▸ **REQUIREMENT**:
Some entries follow. Reproduce exactly the lines starting at the one with "expressão da atividade" and stopping after the one with "e sobrevindo o Regulamento que".
╔══
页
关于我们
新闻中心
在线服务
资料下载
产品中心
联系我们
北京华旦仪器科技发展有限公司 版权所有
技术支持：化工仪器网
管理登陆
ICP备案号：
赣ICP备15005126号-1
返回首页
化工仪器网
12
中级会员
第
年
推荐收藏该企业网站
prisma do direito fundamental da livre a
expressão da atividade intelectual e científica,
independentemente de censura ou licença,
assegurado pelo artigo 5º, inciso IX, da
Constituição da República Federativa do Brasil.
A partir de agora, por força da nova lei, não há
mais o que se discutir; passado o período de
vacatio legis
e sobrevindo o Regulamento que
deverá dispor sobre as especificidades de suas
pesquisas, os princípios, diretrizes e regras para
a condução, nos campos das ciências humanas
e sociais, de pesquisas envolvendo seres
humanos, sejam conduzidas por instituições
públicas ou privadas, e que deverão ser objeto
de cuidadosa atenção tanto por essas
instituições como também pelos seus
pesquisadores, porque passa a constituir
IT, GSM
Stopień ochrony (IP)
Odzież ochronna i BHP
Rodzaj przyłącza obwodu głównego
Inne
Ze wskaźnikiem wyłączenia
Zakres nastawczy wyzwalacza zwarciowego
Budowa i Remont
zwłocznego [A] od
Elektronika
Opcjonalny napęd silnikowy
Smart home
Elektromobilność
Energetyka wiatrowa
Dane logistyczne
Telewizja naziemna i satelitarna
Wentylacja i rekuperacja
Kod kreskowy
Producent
╚══
╔══
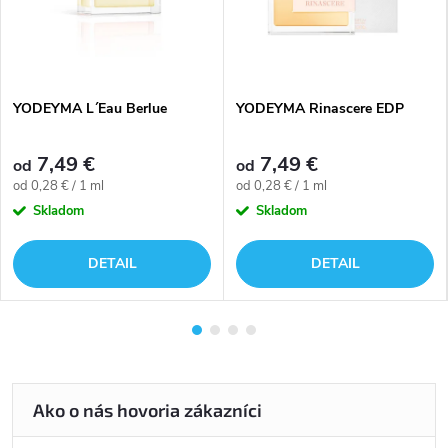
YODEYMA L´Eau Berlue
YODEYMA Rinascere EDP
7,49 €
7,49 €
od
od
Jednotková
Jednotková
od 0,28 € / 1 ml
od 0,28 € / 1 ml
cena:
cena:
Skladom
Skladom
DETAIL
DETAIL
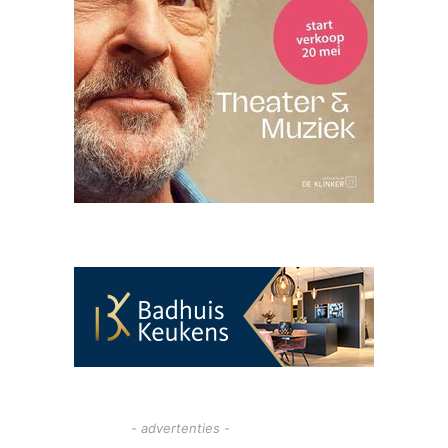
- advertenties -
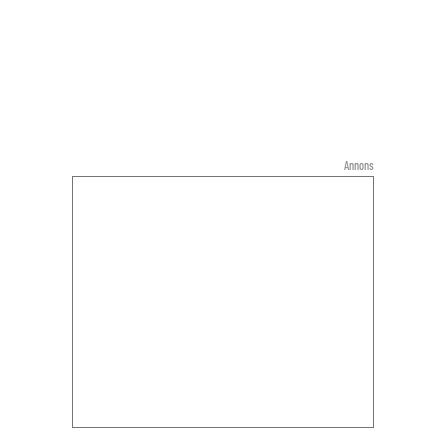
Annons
╚══
▸ **SOLVED PROBLEM**:
expressão da atividade intelectual e científica,
independentemente de censura ou licença,
assegurado pelo artigo 5º, inciso IX, da
Constituição da República Federativa do Brasil.
A partir de agora, por força da nova lei, não há
mais o que se discutir; passado o período de
vacatio legis
e sobrevindo o Regulamento que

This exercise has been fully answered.